TASK PROMPT — Copy each line that contains the string "slots", taking them from the material.

(DATASET EXTRACT)

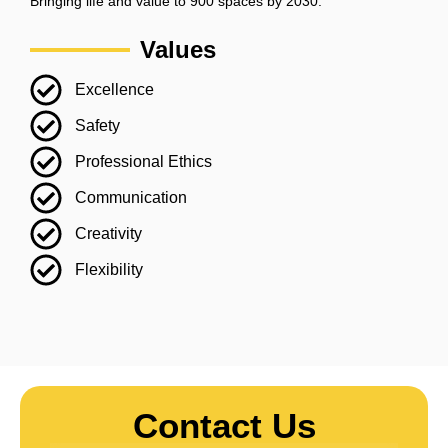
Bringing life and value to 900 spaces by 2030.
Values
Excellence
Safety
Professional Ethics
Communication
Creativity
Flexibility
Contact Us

(End DATASET EXTRACT)
(DATASET EXTRACT)

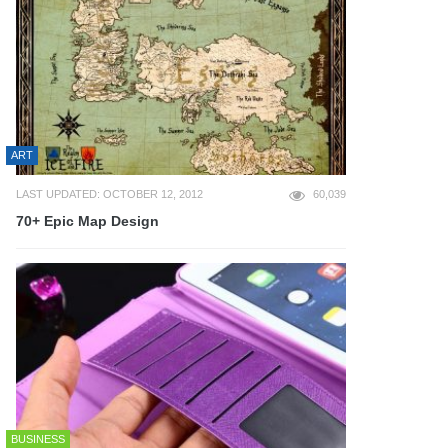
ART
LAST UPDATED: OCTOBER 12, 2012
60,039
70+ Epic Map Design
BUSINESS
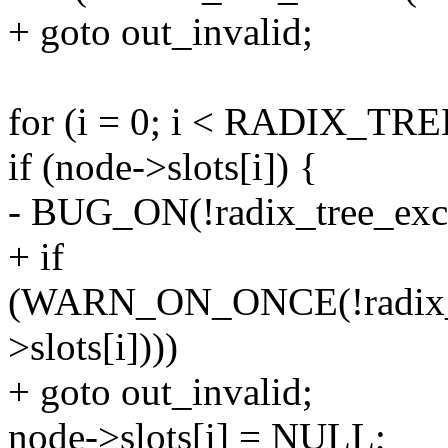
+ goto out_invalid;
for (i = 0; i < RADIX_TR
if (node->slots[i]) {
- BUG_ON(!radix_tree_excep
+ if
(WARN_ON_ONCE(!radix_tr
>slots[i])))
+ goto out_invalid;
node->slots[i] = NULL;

(End DATASET EXTRACT)

EXERCISE RESULT —
if (node->slots[i]) {
>slots[i])))
node->slots[i] = NULL;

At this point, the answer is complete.